How warp speed cuts you short ...

Wednesday, 29 August 2012

Time, someone once said, is mortality. It struck a chord with me because I had not until then considered that time has no meaning to an immortal.

Think about it: if you were going to live forever, you would be under no pressure to want to accomplish anything.

Neil Armstrong's death this week resurrected that thought process. It took me back to memories of sitting in my parents' flat in Essack's Building, Sparks Road, Overport, in Durban listening to the English Service of Radio South Africa (as SAfm was known then) carrying live audio of the Apollo 11 moon landing.

Space travel is all about time. Any distance can be covered if you have enough time to complete the journey. But the universe as we know it is so inconceivably huge that a journey to the closest star in our galaxy would, by my calculation, take 4,5 million years in a 747.

Even if one could travel at the speed of light, it would take four years to cover that distance. And we can't get there any faster because we can't travel faster than the speed of light.

Or can we?

The concept of faster than light travel – "warp drive" to Star Trek fans or "hyperspace" to Star Wars fans – has been an essential part of extra terrestrial science fiction since the genre came into existence.

So too has the concept of "wormholes" which are hypothetical gateways linking distant parts of the universe. Frank Herbert, author of the Dune saga, spoke of individuals developing the ability to "fold" space allowing for travelling without moving.

There are many dedicated scientists who spend their lives searching for that particular holy grail, hence the recent excitement around the putative discovery of neutrinos travelling faster than the speed of light.

Author Phillip K Dick first introduced me to the idea of why FTL travel might be possible. (Dick, if you are unfamiliar with his name, provided the original storylines for cinema success stories such as Blade Runner, Total Recall, Minority Report, The Running Man, and many many more.)

It was in a less-known short story called The Variable Man that he described the Fitzgerald-Lorentz contraction.

The premise is that as our speed increases, our length decreases.

So if I were travelling at, say, 240 000 km/second (80 percent of the speed of light), a 30 centimetre ruler in my hand would have shrunk to 18 cm.

So what? Well, it turns out that the formula to calculate one's length is linked to the speed of light.

And when one actually reaches the speed of light, the length of that ruler is zero.

What does that mean? Does it cease to exist? Does it wink out of our universe into another?

We don't know yet.

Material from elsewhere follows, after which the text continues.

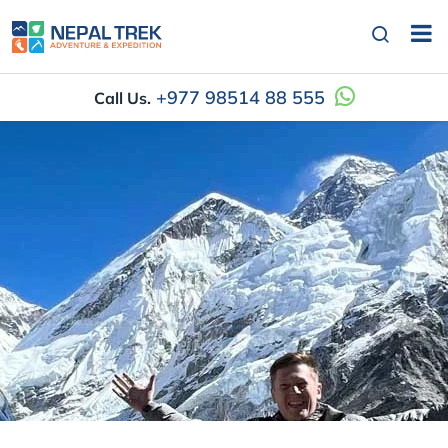
+977 98514 88 555
Call Us.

Dick's storyline postulated that it would allow for faster than light travel – if we could work out how to ensure that when we slowed down enough to rematerialise, we did so in empty space and not in the inside of a planet.

So let's put faster-than-light travel aside for now and ask, how far can we travel with known technology?

Let's say we powered a spaceship at constant acceleration equivalent to Earth's gravity. You would need enough fuel for just about one year to get you close to the speed of light.

So, all we have to do is wait for the nuclear physicists to develop a controlled fusion reactor because fusion requires very small amounts of hydrogen as fuel.

Pack a craft with enough food and water and entertainment for eight years, and we'll head off to the nearest star, check it out, and come back.

Except there's another inconvenient reality called time dilation.

From the point of view of the folks back home, thousands of years would have passed during your first year of travel.

Inasmuch as your length shrinks relative to people back home, you will see a contraction of the universe in the direction of your travel.

So the only reason why we need faster-than-light travel is to try to find a way to travel to distant places and come back to tell the tale to people who saw us embark on the journey.

So if you are prepared to give up on the world as you know it today and come back thousands of years into the future, you can see much of the universe – hundreds of light years away.

But everything that you knew and loved would be long dead and gone. Space is time, and time is mortality.

Would you do it?

Farewell, Neil Armstrong. Thanks for the dream.